Tim Steele, a Partner with Palmers who specialises in legal matters relating to Older Client Care, said: “The programme highlighted the significant difficulties that many people face when trying to apply for care funding.
“The system draws an unclear distinction between health care needs and social care needs and the complex assessment process is intended to weigh up the balance between these two different types of need in order to determine whether or not a person has a primary need for health care services (‘a primary health need’). If you do not have a primary health need then NHS will not meet the cost of your care (although, in some instances, they may make a modest contribution towards the cost of your care where it is clear that you have a regular need for nursing services) and, subject to a financial assessment undertaken by the Local Authority, you may need to meet the cost of that care in full.

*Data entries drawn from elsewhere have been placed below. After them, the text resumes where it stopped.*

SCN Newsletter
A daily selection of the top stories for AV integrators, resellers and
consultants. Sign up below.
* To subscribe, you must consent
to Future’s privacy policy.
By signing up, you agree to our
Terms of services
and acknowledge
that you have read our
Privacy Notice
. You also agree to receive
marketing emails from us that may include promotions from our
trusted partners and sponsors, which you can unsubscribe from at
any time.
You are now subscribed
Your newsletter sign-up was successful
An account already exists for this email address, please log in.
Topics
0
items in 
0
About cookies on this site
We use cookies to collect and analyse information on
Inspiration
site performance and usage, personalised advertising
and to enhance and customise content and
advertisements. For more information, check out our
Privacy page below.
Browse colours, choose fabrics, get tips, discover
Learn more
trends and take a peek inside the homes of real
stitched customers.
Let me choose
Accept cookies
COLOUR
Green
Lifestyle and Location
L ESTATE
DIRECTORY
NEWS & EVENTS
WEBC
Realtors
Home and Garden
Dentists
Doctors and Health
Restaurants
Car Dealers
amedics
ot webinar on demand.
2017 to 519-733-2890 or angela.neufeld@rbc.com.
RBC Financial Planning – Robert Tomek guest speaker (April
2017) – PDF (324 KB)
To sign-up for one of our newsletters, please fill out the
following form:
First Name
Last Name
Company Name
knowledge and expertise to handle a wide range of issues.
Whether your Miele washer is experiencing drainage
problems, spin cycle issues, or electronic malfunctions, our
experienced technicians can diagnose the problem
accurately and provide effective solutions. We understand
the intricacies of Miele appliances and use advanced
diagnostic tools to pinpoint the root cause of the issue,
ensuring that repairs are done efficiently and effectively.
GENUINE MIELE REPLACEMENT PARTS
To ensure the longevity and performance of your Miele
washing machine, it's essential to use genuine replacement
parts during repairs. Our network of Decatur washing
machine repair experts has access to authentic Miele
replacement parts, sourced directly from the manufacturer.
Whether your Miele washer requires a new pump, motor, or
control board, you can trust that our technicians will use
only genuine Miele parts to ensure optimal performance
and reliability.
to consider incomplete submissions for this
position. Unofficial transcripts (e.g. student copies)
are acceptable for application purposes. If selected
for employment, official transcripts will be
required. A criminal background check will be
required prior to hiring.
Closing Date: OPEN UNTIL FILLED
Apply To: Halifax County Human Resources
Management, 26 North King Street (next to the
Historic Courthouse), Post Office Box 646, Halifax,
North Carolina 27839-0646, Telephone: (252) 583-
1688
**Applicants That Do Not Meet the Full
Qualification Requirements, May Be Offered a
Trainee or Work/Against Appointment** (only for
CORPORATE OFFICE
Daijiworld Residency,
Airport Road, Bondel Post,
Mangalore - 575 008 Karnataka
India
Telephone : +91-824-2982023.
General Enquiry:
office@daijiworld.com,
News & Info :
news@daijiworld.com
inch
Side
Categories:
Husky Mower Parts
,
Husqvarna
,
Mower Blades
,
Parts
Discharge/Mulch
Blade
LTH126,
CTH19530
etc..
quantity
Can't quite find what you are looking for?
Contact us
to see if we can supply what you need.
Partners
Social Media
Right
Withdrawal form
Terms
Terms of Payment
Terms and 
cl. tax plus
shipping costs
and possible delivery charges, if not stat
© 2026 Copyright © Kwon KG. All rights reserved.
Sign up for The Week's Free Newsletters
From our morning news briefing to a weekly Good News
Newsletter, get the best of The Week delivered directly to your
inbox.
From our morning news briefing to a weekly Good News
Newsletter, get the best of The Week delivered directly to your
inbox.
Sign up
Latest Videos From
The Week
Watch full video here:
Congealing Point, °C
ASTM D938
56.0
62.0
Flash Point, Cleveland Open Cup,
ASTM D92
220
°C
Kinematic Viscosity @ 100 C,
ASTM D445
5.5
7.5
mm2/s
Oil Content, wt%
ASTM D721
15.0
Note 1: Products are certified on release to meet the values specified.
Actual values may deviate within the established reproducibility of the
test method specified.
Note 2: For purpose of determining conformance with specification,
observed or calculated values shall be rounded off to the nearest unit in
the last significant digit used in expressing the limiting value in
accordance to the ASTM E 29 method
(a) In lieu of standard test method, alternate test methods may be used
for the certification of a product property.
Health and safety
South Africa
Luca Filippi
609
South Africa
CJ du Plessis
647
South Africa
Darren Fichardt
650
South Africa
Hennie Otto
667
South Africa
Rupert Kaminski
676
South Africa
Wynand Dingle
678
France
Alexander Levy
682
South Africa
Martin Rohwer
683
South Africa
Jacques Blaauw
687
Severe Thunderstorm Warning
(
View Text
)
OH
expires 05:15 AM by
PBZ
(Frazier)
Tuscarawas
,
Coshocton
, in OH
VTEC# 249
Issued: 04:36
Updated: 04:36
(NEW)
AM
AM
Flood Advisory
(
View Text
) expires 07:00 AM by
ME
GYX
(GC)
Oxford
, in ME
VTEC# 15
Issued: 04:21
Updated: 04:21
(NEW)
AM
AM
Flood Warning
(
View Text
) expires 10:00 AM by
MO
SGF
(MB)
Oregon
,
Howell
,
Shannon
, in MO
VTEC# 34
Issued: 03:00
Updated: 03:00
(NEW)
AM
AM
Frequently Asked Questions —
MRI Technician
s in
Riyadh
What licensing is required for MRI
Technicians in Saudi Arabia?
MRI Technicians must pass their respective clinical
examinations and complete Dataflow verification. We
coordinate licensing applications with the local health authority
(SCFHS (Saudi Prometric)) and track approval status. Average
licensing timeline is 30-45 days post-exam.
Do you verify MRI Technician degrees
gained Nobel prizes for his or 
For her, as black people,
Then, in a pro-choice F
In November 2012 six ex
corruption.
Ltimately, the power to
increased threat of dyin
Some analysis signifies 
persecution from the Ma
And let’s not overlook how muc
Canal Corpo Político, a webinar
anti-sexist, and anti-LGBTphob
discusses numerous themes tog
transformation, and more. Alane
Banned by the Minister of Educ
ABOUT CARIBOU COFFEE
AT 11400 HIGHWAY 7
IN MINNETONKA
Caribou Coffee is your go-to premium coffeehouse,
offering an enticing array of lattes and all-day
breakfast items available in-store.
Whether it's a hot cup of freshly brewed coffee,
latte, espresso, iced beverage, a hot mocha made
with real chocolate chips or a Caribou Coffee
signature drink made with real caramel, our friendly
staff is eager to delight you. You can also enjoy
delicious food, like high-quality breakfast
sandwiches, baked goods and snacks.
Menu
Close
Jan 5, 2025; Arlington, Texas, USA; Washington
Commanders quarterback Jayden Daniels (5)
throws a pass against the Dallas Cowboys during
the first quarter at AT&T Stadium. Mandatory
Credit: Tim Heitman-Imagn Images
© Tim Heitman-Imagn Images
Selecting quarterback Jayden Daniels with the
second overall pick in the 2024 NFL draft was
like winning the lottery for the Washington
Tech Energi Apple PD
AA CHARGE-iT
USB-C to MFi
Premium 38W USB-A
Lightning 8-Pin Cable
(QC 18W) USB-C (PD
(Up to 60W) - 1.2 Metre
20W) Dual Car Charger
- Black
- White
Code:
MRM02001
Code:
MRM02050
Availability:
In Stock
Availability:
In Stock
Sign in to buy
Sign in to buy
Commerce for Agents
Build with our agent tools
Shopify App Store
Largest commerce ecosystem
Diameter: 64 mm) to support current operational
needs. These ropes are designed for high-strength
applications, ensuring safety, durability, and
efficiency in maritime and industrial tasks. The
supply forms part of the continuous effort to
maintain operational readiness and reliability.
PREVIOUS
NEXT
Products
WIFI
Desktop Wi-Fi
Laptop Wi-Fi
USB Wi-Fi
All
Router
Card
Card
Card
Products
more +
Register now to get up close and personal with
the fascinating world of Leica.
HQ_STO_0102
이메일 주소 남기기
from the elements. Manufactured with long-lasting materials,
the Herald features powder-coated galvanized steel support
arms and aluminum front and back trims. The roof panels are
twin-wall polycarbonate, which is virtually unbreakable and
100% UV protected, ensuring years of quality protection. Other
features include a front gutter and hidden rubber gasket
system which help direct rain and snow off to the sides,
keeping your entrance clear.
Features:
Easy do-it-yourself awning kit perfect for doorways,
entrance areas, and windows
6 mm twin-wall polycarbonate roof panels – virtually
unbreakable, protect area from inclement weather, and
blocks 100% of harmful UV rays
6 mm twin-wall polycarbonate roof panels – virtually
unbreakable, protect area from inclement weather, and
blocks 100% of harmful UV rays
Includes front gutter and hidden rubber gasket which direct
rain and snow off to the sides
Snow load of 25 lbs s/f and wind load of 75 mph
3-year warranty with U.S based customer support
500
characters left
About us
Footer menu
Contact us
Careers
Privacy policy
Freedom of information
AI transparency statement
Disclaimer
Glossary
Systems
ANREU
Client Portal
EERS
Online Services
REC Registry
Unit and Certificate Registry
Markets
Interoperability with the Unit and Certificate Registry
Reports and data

“If, following an assessment for NHS funding, it is concluded that you have a primary health need, then you will not pay any fees for your care at all. This is the case, regardless of what wealth you may have and is referred to as Continuing Healthcare (CHC) funding.
“However, to be frank, it is not in the interests of the CCG for anyone to be awarded CHC funding. CCGs have budgets and their resources are constantly under pressure.
“As a result, entitlement to CHC is not actively promoted and many people do not know that their relatives might in fact be entitled to CHC.
“To further complicate matters, there are a number of companies who are taking advantage of the current situation by mis-selling expensive trusts as a ‘guaranteed’ method of avoiding having to pay for care, with people often being persuaded into signing up to such schemes without understanding all the implications.
“Care funding can be a minefield but as this programme demonstrated, CHC funding decisions can be successfully challenged. Specialist advice from a qualified solicitor can be of significant assistance and is best sought at the earliest stage possible.”